= Entries taken from a collection =
-- Opening Marker --

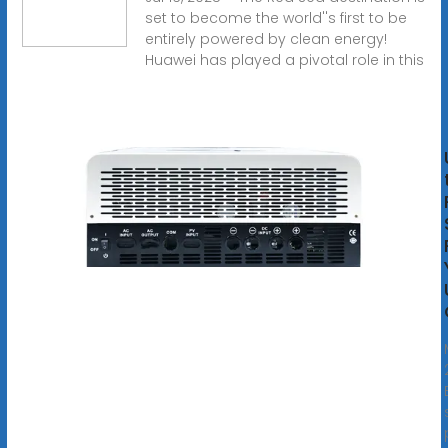
set to become the world''s first to be
entirely powered by clean energy!
Huawei has played a pivotal role in this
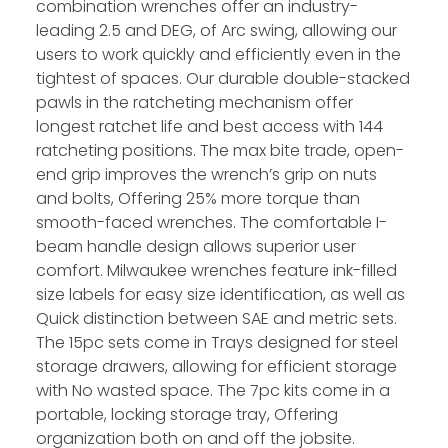
combination wrenches offer an industry-
leading 2.5 and DEG, of Arc swing, allowing our
users to work quickly and efficiently even in the
tightest of spaces. Our durable double-stacked
pawls in the ratcheting mechanism offer
longest ratchet life and best access with 144
ratcheting positions. The max bite trade, open-
end grip improves the wrench’s grip on nuts
and bolts, Offering 25% more torque than
smooth-faced wrenches. The comfortable I-
beam handle design allows superior user
comfort. Milwaukee wrenches feature ink-filled
size labels for easy size identification, as well as
Quick distinction between SAE and metric sets.
The 15pc sets come in Trays designed for steel
storage drawers, allowing for efficient storage
with No wasted space. The 7pc kits come in a
portable, locking storage tray, Offering
organization both on and off the jobsite.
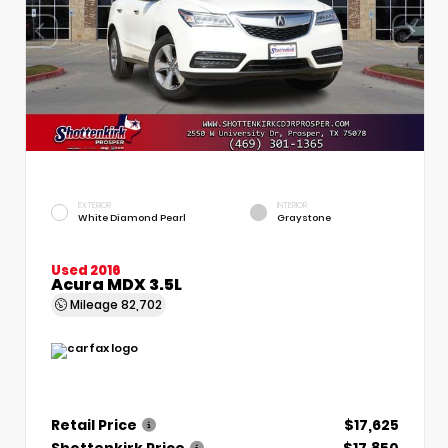
EXTERIOR
INTERIOR
White Diamond Pearl
Graystone
Used 2016
Acura MDX 3.5L
Mileage
82,702
Retail Price
$17,625
Shottenkirk Price
$17,850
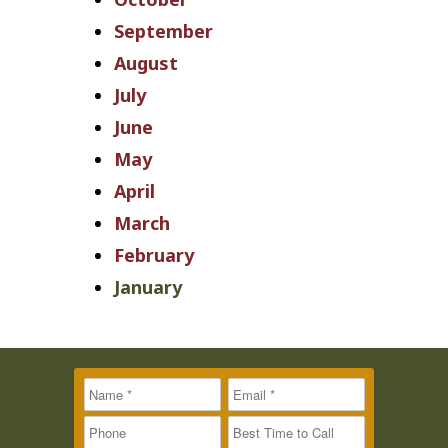
September
August
July
June
May
April
March
February
January
Name
Message
Email
*
*
*
Phone
Best Time to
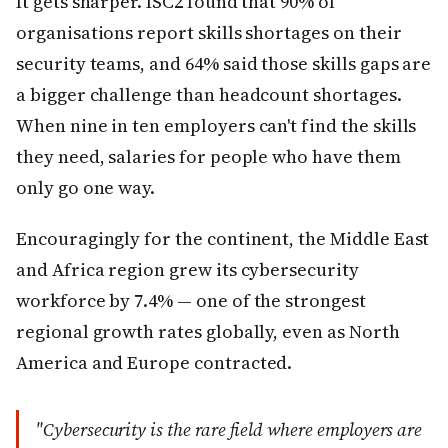
It gets sharper. ISC2 found that 90% of
organisations report skills shortages on their
security teams, and 64% said those skills gaps are
a bigger challenge than headcount shortages.
When nine in ten employers can't find the skills
they need, salaries for people who have them
only go one way.
Encouragingly for the continent, the Middle East
and Africa region grew its cybersecurity
workforce by 7.4% — one of the strongest
regional growth rates globally, even as North
America and Europe contracted.
"Cybersecurity is the rare field where employers are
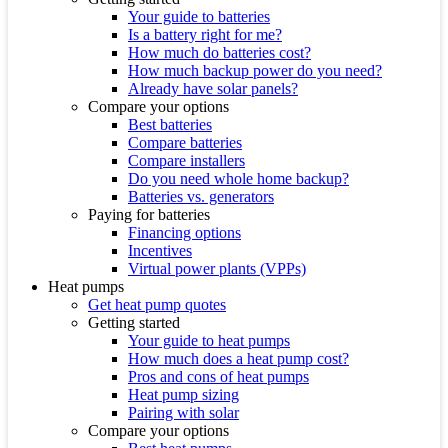
Your guide to batteries
Is a battery right for me?
How much do batteries cost?
How much backup power do you need?
Already have solar panels?
Compare your options
Best batteries
Compare batteries
Compare installers
Do you need whole home backup?
Batteries vs. generators
Paying for batteries
Financing options
Incentives
Virtual power plants (VPPs)
Heat pumps
Get heat pump quotes
Getting started
Your guide to heat pumps
How much does a heat pump cost?
Pros and cons of heat pumps
Heat pump sizing
Pairing with solar
Compare your options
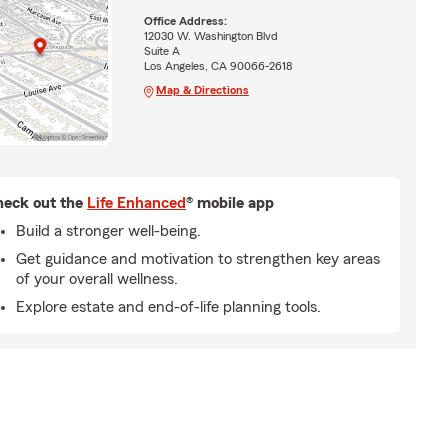
Office Address:
12030 W. Washington Blvd
Suite A
Los Angeles, CA 90066-2618
Map & Directions
eck out the
Life Enhanced
® mobile app
Build a stronger well-being.
Get guidance and motivation to strengthen key areas
of your overall wellness.
Explore estate and end-of-life planning tools.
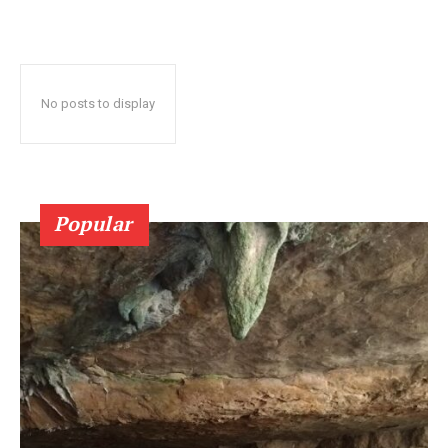
No posts to display
Popular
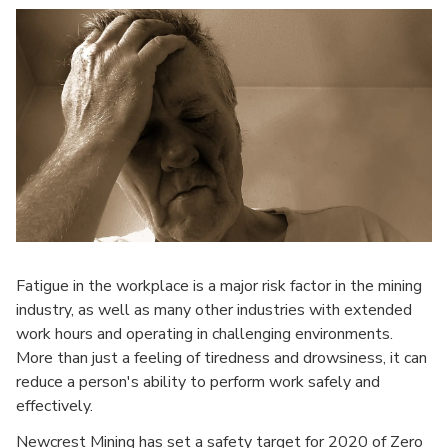
Fatigue in the workplace is a major risk factor in the mining
industry, as well as many other industries with extended
work hours and operating in challenging environments.
More than just a feeling of tiredness and drowsiness, it can
reduce a person's ability to perform work safely and
effectively.
Newcrest Mining has set a safety target for 2020 of Zero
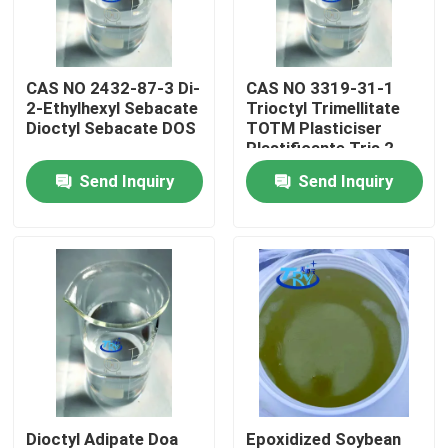
Factory Tour
CAS NO 2432-87-3 Di-
CAS NO 3319-31-1
2-Ethylhexyl Sebacate
Trioctyl Trimellitate
Quality Control
Dioctyl Sebacate DOS
TOTM Plasticiser
Plastificante Tris 2-
Ethylhexyl Trimellitate
Send Inquiry
Send Inquiry
Contact Us
News
Request A Quote
Intermediate Pharmaceutical Products
Quaternary Ammonium Salt
Dioctyl Adipate Doa
Epoxidized Soybean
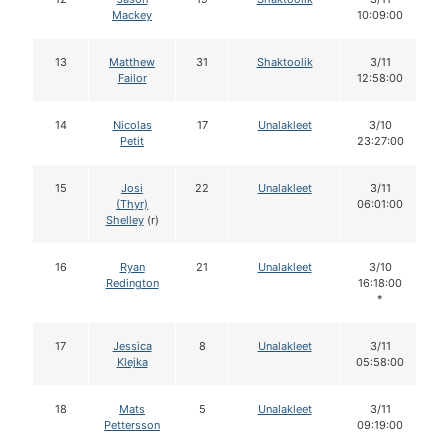
Mackey
10:09:00
13
Matthew
31
Shaktoolik
3/11
Failor
12:58:00
14
Nicolas
17
Unalakleet
3/10
Petit
23:27:00
15
Josi
22
Unalakleet
3/11
(Thyr)
06:01:00
Shelley
(r)
16
Ryan
21
Unalakleet
3/10
Redington
16:18:00
*
17
Jessica
8
Unalakleet
3/11
Klejka
05:58:00
18
Mats
5
Unalakleet
3/11
Pettersson
09:19:00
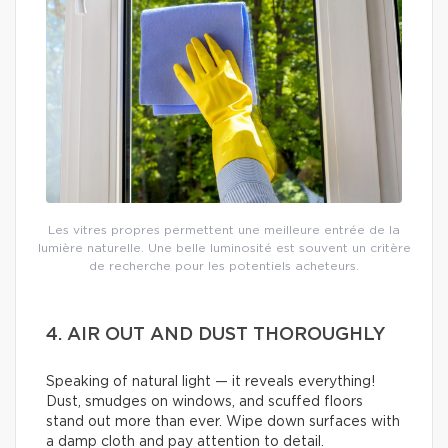
Les vitres propres permettent une meilleure entrée de la
lumière naturelle. Une belle luminosité est souvent un critère
de recherche pour les potentiels acheteurs.
4. AIR OUT AND DUST THOROUGHLY
Speaking of natural light — it reveals everything!
Dust, smudges on windows, and scuffed floors
stand out more than ever. Wipe down surfaces with
a damp cloth and pay attention to detail.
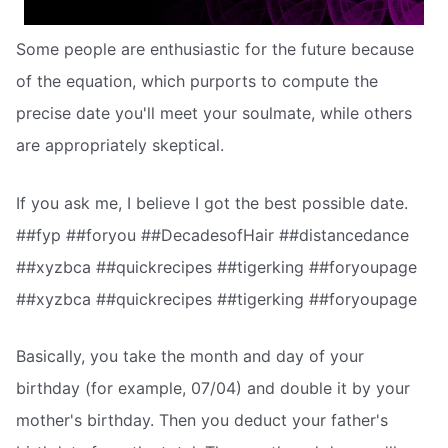
Some people are enthusiastic for the future because
of the equation, which purports to compute the
precise date you'll meet your soulmate, while others
are appropriately skeptical.
If you ask me, I believe I got the best possible date.
##fyp ##foryou ##DecadesofHair ##distancedance
##xyzbca ##quickrecipes ##tigerking ##foryoupage
##xyzbca ##quickrecipes ##tigerking ##foryoupage
Basically, you take the month and day of your
birthday (for example, 07/04) and double it by your
mother's birthday. Then you deduct your father's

-- Closing Marker --

= The problem =
Take every line above that includes "industry" and list it.

= Response =
combination wrenches offer an industry-
industry, as well as many other industries with extended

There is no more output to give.